Светлозар Игов - Олени
На большинстве картин не было людей — городские пейзажи или интерьеры, также лишенные следов человеческого присутствия: устремленные в никуда пустые глаза окон; двери, из которых, как кажется, только что кто-то вышел и никогда уже не вернется; какой-то дом в пустынной местности, освещенный уже скрывшимся за горизонтом солнцем, небесный свет которого говорил скорее об отсутствии погасшего светила, чем о его наличии; дворы, где на каменных плитах угадывались незримые следы ушедших отсюда; тени невидимых, оставшихся где-то за рамками картины деревьев и зданий, словно кричащие об отсутствии людей.
Эти картины чем-то напомнили мне работы Де Кирико и Рене Магритта, хотя образный строй и цветовые решения были другими и явно выдавали прежнего автора, преобразившего всю чувственную радость своей ранней живописи в безнадежную грусть печальной житейской мудрости.
Только на трех картинах были люди, но и они тоже, скорее, говорили об «отсутствии».

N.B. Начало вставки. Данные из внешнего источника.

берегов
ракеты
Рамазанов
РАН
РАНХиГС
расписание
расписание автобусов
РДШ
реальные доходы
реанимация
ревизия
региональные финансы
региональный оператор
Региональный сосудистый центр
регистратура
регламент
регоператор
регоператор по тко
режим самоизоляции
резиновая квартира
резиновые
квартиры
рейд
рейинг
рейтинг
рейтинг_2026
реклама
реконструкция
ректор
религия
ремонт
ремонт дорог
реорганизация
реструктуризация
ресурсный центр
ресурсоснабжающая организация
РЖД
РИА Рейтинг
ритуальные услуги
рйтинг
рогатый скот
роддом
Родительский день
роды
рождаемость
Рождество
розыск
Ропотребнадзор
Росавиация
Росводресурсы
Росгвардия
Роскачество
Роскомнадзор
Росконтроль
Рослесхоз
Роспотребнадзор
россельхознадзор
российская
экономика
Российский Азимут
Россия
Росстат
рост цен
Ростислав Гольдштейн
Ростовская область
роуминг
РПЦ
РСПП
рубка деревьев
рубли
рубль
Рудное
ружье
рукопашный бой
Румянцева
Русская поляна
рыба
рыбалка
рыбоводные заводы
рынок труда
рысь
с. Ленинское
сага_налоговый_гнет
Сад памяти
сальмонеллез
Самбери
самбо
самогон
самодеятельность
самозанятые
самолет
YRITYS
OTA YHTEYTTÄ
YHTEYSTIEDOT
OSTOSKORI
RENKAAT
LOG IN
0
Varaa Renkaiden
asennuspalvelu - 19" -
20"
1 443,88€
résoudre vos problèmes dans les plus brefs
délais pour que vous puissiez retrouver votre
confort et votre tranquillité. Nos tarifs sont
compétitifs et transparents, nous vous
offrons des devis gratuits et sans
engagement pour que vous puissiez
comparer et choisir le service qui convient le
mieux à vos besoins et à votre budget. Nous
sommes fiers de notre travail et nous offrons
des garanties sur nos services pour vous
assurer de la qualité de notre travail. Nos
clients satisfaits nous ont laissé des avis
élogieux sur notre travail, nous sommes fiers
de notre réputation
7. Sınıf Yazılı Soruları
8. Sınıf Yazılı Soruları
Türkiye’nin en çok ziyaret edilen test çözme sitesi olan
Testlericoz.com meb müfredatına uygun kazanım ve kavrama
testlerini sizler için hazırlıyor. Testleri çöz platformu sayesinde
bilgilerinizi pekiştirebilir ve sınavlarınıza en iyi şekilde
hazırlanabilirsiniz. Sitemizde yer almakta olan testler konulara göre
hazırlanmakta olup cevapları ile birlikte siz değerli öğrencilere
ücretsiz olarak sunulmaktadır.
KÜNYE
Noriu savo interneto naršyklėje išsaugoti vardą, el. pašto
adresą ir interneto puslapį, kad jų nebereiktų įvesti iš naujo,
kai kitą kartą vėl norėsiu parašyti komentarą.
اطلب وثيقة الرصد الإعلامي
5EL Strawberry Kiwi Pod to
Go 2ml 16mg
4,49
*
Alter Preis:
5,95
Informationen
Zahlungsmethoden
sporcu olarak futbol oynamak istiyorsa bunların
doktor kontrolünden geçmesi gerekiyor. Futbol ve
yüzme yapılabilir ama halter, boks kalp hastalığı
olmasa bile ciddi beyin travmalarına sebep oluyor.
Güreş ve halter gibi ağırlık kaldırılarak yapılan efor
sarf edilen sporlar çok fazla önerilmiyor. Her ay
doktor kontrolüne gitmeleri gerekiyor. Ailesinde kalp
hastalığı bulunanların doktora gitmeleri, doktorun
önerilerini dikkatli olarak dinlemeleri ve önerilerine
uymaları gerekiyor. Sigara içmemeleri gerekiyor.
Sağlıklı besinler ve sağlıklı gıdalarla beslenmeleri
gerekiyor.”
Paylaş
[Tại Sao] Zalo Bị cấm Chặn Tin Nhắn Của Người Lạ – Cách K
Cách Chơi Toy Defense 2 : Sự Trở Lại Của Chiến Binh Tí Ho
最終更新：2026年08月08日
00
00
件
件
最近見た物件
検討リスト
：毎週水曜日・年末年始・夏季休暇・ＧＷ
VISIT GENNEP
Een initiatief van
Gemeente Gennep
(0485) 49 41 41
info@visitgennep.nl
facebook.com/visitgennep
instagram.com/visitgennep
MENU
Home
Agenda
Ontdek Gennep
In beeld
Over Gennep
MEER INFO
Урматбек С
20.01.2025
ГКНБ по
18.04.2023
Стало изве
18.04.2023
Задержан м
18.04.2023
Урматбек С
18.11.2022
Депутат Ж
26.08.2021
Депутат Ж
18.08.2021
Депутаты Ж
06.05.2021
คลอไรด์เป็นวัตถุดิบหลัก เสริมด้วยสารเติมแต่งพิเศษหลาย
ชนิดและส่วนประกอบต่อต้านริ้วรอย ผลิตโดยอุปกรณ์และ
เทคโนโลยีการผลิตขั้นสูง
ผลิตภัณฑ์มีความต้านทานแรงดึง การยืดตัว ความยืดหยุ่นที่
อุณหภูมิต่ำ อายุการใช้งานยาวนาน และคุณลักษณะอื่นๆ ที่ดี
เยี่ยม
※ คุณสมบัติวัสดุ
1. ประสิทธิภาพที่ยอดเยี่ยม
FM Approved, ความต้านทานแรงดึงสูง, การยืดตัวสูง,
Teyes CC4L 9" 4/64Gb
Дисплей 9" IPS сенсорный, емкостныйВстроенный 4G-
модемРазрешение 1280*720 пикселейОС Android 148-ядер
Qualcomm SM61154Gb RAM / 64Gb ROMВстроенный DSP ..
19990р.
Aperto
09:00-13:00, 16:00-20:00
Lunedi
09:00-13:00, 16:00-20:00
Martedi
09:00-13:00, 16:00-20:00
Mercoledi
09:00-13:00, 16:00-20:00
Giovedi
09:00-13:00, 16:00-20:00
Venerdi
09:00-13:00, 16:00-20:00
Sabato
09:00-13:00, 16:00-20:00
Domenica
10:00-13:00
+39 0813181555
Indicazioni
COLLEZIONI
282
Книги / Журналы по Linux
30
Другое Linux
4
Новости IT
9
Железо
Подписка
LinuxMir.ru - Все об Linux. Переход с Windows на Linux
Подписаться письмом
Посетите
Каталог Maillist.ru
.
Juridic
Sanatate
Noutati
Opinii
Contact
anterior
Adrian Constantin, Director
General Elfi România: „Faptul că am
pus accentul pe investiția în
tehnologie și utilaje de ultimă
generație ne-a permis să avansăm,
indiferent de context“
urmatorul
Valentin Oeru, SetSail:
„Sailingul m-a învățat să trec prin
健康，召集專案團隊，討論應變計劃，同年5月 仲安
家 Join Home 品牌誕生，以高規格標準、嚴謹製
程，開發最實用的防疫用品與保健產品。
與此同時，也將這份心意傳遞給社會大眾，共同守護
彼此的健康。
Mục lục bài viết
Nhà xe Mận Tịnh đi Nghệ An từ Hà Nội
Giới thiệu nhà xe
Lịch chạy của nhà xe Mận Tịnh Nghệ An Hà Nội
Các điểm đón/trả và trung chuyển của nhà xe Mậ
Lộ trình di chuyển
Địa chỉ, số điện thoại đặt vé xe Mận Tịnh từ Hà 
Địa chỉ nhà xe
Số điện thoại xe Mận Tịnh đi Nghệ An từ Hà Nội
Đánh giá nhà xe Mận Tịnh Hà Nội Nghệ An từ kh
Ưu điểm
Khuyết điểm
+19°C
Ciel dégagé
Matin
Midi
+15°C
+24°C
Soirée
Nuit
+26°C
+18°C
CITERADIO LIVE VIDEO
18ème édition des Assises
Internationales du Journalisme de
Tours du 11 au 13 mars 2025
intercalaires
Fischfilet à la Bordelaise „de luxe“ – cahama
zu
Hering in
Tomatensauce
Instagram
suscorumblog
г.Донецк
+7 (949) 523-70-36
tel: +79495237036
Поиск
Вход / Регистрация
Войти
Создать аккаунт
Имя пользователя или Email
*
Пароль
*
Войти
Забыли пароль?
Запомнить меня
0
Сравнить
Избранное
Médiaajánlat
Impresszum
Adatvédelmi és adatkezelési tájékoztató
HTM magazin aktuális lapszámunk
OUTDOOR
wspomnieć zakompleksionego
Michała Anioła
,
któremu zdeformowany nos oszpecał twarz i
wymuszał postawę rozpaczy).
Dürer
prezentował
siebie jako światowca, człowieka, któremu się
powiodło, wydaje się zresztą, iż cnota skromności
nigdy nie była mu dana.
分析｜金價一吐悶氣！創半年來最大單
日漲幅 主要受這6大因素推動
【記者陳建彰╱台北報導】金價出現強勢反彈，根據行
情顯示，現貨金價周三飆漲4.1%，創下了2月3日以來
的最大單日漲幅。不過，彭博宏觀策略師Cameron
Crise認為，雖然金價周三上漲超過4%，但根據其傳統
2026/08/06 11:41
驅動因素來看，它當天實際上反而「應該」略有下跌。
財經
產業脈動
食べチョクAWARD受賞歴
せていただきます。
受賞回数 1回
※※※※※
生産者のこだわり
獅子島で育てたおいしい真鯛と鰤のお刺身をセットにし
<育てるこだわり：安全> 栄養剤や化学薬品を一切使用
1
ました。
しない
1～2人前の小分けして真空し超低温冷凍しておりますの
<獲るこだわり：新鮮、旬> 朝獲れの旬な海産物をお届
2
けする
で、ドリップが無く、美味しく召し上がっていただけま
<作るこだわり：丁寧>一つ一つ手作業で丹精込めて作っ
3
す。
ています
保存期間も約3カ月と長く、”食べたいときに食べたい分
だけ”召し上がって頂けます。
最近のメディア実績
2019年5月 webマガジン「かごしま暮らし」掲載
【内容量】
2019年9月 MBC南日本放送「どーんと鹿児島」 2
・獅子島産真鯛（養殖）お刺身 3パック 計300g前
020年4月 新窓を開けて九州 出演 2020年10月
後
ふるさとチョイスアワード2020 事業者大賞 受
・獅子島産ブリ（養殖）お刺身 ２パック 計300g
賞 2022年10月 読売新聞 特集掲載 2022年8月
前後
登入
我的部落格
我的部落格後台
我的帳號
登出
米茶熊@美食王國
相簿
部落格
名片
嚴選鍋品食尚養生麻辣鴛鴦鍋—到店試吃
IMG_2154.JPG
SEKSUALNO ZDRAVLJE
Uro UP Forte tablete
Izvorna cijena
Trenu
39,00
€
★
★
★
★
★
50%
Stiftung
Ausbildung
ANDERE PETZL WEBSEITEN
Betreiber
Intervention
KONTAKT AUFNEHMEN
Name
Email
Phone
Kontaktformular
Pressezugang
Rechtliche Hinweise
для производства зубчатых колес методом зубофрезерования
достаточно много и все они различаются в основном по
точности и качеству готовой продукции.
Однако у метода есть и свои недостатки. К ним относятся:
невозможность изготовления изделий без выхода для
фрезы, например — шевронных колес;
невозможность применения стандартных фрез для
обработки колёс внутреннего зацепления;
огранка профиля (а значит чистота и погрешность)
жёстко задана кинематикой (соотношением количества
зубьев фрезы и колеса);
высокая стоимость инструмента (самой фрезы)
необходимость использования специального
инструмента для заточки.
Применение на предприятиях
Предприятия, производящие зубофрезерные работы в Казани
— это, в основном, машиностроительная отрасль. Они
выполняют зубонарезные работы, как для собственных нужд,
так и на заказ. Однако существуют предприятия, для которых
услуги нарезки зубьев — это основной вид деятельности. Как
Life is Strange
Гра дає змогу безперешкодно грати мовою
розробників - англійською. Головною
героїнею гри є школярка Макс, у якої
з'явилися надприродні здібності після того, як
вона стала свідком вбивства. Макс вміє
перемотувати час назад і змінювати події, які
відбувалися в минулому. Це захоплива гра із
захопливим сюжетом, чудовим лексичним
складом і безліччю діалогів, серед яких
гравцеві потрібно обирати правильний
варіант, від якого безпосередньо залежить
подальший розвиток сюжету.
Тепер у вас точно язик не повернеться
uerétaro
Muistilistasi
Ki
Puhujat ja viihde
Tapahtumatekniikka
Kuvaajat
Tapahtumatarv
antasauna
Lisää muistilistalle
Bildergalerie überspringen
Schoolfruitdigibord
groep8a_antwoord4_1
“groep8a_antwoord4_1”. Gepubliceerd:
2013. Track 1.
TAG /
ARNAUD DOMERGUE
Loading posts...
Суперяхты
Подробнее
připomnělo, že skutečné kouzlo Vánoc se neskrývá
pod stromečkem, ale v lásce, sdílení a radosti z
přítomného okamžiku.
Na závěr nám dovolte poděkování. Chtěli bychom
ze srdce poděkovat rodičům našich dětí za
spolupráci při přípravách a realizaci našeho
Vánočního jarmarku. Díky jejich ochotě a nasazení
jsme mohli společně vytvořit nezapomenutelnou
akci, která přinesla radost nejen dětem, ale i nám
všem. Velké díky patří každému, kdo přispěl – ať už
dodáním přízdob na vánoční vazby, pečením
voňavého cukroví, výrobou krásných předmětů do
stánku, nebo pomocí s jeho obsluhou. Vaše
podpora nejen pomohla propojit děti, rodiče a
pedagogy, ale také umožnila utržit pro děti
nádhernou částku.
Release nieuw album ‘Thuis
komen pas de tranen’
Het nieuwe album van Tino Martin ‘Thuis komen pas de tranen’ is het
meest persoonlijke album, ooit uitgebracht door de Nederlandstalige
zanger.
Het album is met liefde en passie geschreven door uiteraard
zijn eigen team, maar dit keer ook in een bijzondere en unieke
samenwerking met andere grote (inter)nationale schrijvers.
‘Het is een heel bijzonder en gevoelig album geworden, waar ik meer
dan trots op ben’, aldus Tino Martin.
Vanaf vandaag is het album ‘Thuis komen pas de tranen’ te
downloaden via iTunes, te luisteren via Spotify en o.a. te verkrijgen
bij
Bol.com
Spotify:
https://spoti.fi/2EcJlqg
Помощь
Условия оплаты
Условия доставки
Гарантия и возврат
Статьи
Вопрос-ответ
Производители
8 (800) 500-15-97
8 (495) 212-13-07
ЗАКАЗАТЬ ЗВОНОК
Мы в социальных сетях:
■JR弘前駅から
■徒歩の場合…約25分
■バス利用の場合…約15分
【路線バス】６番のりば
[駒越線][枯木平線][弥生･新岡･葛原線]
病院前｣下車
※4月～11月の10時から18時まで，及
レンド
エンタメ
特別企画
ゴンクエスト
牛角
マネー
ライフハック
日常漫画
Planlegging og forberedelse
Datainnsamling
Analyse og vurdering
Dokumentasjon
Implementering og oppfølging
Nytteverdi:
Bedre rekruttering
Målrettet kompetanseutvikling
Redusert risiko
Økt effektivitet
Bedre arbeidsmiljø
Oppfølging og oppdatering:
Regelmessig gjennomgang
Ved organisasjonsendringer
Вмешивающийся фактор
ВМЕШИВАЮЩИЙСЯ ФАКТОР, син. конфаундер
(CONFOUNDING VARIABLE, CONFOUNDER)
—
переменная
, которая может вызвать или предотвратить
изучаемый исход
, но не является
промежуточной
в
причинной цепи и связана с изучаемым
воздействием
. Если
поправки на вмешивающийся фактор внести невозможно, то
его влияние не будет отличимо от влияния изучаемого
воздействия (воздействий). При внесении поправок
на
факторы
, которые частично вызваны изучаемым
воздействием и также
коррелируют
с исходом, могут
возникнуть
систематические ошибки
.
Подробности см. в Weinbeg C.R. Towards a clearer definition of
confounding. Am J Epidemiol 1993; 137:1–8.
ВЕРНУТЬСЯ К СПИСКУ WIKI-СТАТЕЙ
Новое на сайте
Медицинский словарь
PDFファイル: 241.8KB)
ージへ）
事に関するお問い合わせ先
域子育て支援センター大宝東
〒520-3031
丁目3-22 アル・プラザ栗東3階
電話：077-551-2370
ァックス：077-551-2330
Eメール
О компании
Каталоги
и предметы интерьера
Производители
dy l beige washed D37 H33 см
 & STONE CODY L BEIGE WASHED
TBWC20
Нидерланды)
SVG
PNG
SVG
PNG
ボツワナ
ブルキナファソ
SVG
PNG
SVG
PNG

Одна, «Мать и сын», в сущности, представляла собой портрет. И не просто портрет, а портрет жены и ребенка художника — до такой степени картина сохранила и в то же время видоизменила их индивидуальные образы, которые я помнил и которые можно было увидеть на сохранившихся фотографиях (если фотографии вообще могут передать то, что лишь живая и влюбленная в эти модели рука в состоянии воспроизвести). И все же (не только из-за обобщающего названия) это был не просто портрет. Мать и ребенок были вписаны в определенную предметную среду и житейскую ситуацию и в конечном итоге преодолевали индивидуальное одиночество образа, закрытость традиционного портрета в самом себе. Справа, на переднем плане картины, на домашнем стуле, с вязаньем в руках, сидела мать, глядя в сторону сына, словно забыв на мгновенье о своем занятии. Он стоял чуть глубже, слева от фигуры матери, легко облокотившись на подоконник раскрытого окна и глядя на улицу. И так же, как было озарено его лицо невидимым источником света дня, светился взгляд матери, обращенный к сыну, полный материнского и женского счастья. В то же время какая-то печаль (может быть, печаль фиксирующего их взгляда) исходила от всей картины, на которой образы людей, вроде бы явно присутствующих в жизни, застыли навсегда в миг, вырвавший их из нее, чтобы сохранить в какой-то иной реальности, вне времени.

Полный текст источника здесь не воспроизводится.